Working holiday. Need ideas. Going out of my mind

So I landed 22nd Oct, I’m on a working holiday. I’m from England, I’m 30, My background is in IT. I have a Taiwanese Wifu, we currently living in Taipei City.
I kindly ask for any advice on what I can do to stop me from going out of my mind. Specifically advice on what I can do to help me get in to some kind of routine here. I’m wide awake at most times and having little to no sleep each night.
General advice, such as pulling my finger out of my arse and getting a job is a no brainer, I would love that very much. However I feel I need to establish some kind of social network first, along with hobbies and interests to keep me busy.

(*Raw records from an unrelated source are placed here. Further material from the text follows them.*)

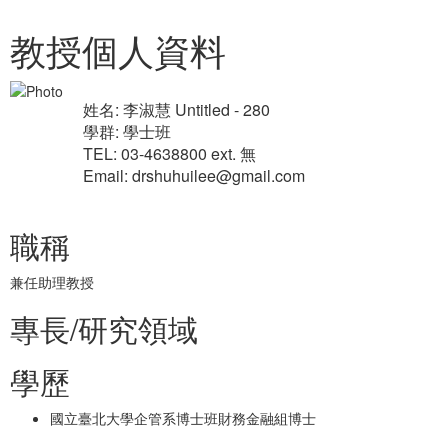
教授個人資料
姓名: 李淑慧 Untitled - 280
學群: 學士班
TEL: 03-4638800 ext. 無
Email: drshuhuilee@gmail.com
職稱
兼任助理教授
專長/研究領域
學歷
國立臺北大學企管系博士班財務金融組博士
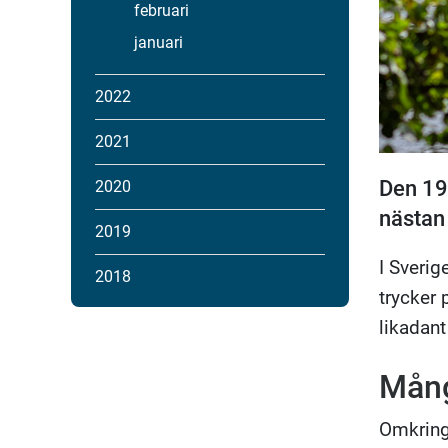
februari
januari
2022
2021
Den 19 
2020
nästan 
2019
I Sverige
2018
trycker 
likadant
Många
Omkring 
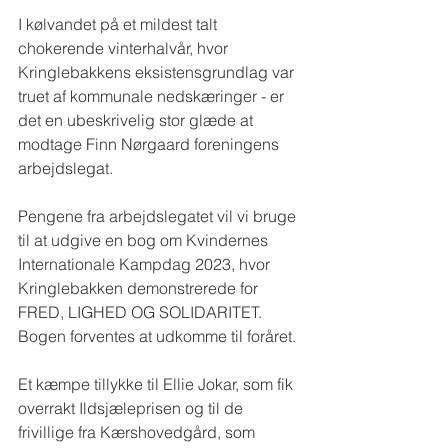
I kølvandet på et mildest talt 
chokerende vinterhalvår, hvor 
Kringlebakkens eksistensgrundlag var 
truet af kommunale nedskæringer - er 
det en ubeskrivelig stor glæde at 
modtage Finn Nørgaard foreningens 
arbejdslegat.
Pengene fra arbejdslegatet vil vi bruge 
til at udgive en bog om Kvindernes 
Internationale Kampdag 2023, hvor 
Kringlebakken demonstrerede for 
FRED, LIGHED OG SOLIDARITET. 
Bogen forventes at udkomme til foråret. 
Et kæmpe tillykke til Ellie Jokar, som fik 
overrakt Ildsjæleprisen og til de 
frivillige fra Kærshovedgård, som 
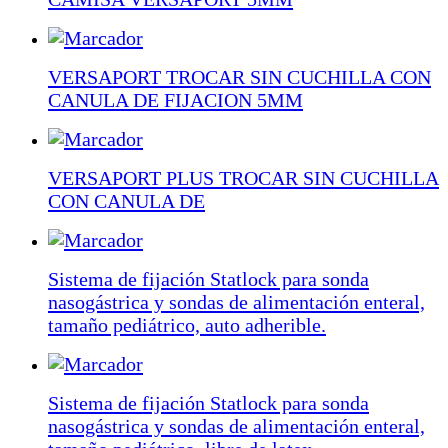
VERSAPORT TROCAR SIN CUCHILLA CON
CANULA DE FIJACION 5MM
VERSAPORT PLUS TROCAR SIN CUCHILLA
CON CANULA DE
Sistema de fijación Statlock para sonda
nasogástrica y sondas de alimentación enteral,
tamaño pediátrico, auto adherible.
Sistema de fijación Statlock para sonda
nasogástrica y sondas de alimentación enteral,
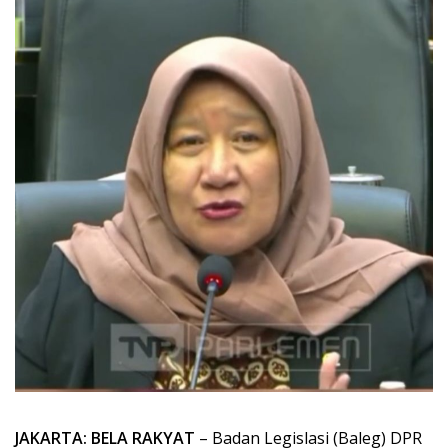
JAKARTA: BELA RAKYAT
– Badan Legislasi (Baleg) DPR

One tiny caveat is that I carry with me major anxiety issues, of which medication is out of the question, but would have been my saviour in a previous life - without going in to too much detail here. I spent the whole day getting ready to go find a gym only for my mind to tell me not to step out of the bedroom for fear of anything

Be kind

What do you like to do?

There are many clubs and teams to join in Taipei. Many of us play on some sports team. Martial arts imo is pretty beneficial for the mind as well.

Lots of hiking trails in Taiwan as well. Not for me as i’ve had knee injuries, but other people enjoy it.

Thanks for the reply. I’m not the sporty type, but is there a good way to find groups of like minded people?

Hiya. I’m not the sporty type, but is there a good way to find groups of like minded people?

But what do you enjoy doing?

Sorry, avoided the question because I really don’t know. I was stuck in a hole for ten years back home and had little in the way of life

I think a good one is art classes. I started to learn how to draw and it’s nice. I don’t love it or anything. But it’s pretty neat to have the skills to draw something.

1 Like

How would I go about finding such things?

2 Likes

meetup.com abunds with events where you can meet people. You can start with the boardgames events, those are usually small-sized and no need to make big efforts to socialize, playing the game does that for you. Toastmasters are also great events, very supportive.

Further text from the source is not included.